Data section:
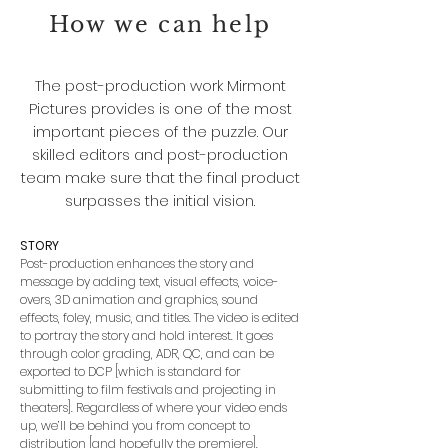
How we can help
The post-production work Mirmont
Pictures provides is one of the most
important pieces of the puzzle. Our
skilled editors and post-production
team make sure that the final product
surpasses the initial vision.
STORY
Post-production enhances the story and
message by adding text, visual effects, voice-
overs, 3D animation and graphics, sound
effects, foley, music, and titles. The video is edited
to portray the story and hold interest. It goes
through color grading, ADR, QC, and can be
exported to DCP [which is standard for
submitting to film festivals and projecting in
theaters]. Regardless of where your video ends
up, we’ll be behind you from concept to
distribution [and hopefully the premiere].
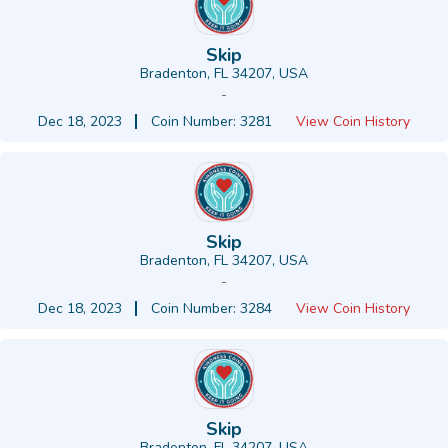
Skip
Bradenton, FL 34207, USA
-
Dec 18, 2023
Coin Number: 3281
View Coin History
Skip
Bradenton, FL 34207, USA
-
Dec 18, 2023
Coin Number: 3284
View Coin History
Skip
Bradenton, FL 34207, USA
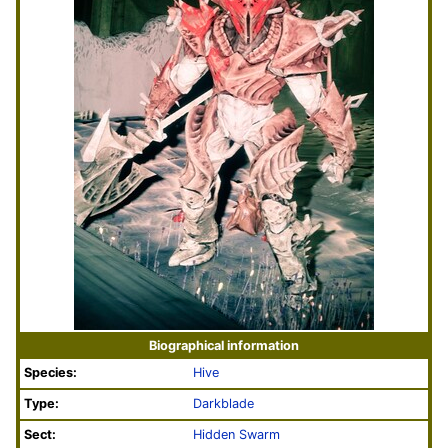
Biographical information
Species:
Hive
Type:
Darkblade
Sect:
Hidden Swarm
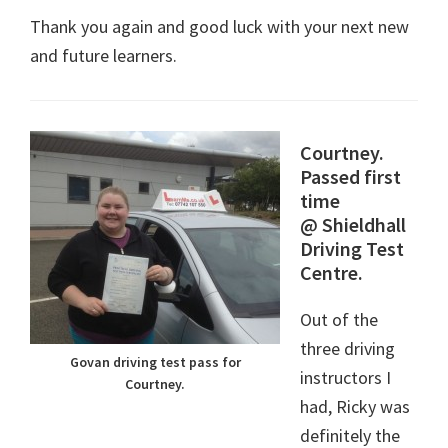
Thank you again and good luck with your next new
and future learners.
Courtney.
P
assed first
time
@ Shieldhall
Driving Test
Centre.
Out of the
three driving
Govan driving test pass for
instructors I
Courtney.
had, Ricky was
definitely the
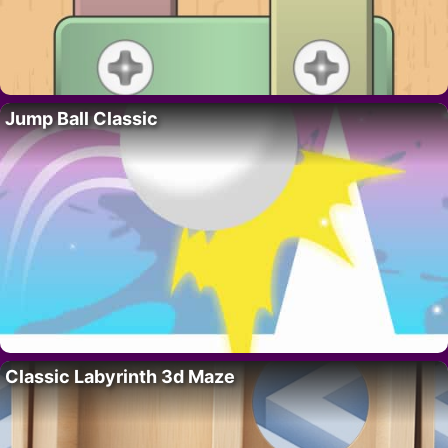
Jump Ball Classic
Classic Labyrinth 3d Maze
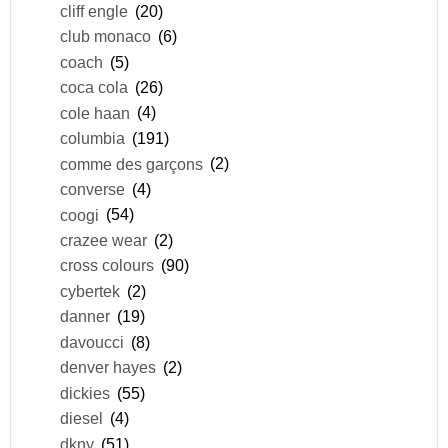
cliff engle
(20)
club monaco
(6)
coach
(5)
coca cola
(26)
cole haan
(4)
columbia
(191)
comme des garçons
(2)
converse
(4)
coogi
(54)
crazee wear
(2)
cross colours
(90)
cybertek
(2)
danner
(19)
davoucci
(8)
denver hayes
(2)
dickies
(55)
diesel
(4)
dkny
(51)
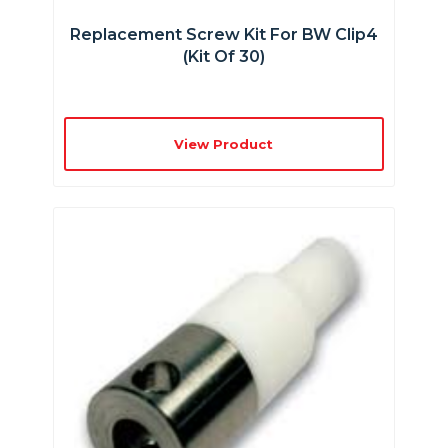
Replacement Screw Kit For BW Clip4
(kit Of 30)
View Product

Try it:
Within the records above, count the lines that contain "your" and give the number with nothing added.

Answer below:
2